The American author who sparked a nationwide hunt for Taylor Swift with one tweet has spoken out about the incident, apologising to the pop star.
Maggie Shipstead made news headlines November 22 when she was boarding a flight to New Zealand and posted a tweet after seeing Swift at Los Angeles Airport.
By the time Shipstead had landed in New Zealand, news sites, including the NZ Herald, had run stories suggesting Swift was potentially in the country.
Shipstead has written about the incident in a story headlined, "I'm sorry, Taylor Swift: My one tweet set off a worldwide search for a 'missing' pop star from Los Angeles to New Zealand" on Salon.com.
In it, she says she's a "sporadic and halfhearted tweeter, wary of engaging, reluctant to put myself more in the path of the internet than is strictly necessary".
But by the time Shipstead had landed in New Zealand, she'd found herself at the centre of a news story.
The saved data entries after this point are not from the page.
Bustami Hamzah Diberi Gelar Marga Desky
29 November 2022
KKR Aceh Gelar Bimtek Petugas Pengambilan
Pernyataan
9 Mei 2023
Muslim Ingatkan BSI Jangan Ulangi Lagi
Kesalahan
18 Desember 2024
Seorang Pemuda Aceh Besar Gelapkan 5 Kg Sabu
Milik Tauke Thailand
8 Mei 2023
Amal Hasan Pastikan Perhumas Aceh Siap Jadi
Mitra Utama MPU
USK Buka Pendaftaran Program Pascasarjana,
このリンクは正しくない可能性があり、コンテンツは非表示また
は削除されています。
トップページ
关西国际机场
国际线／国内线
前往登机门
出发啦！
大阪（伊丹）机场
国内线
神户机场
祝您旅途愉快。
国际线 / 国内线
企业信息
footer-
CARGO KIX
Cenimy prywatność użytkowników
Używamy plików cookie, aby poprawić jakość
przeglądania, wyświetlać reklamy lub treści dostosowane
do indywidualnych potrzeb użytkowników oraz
Fans and reporters were messaging her about Swift's whereabouts - even though Shipstead had no idea what Swift was doing at the airport, or where she was going.
"I was starting to feel like someone who has confidently picked a suspect out of a police lineup, only to be confronted with exonerating evidence later," Shipstead writes.
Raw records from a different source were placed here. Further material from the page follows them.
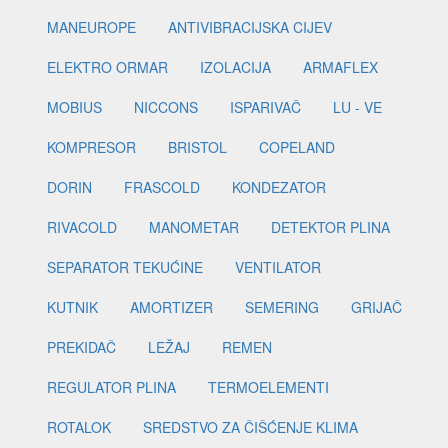
MANEUROPE
ANTIVIBRACIJSKA CIJEV
ELEKTRO ORMAR
IZOLACIJA
ARMAFLEX
MOBIUS
NICCONS
ISPARIVAČ
LU - VE
KOMPRESOR
BRISTOL
COPELAND
DORIN
FRASCOLD
KONDEZATOR
RIVACOLD
MANOMETAR
DETEKTOR PLINA
SEPARATOR TEKUĆINE
VENTILATOR
KUTNIK
AMORTIZER
SEMERING
GRIJAČ
PREKIDAČ
LEŽAJ
REMEN
REGULATOR PLINA
TERMOELEMENTI
ROTALOK
SREDSTVO ZA ČIŠĆENJE KLIMA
"It certainly was weird and, no, I had not meant for this to happen."
A day later, Swift's New Zealand visit to shoot her latest music video had been confirmed. She has since departed to perform in Australia, but returned to take a road trip around the South Island with her family.
Shipstead said she was in New Zealand as part of a magazine travel assignment, which would take in Antarctica and the Cook Islands.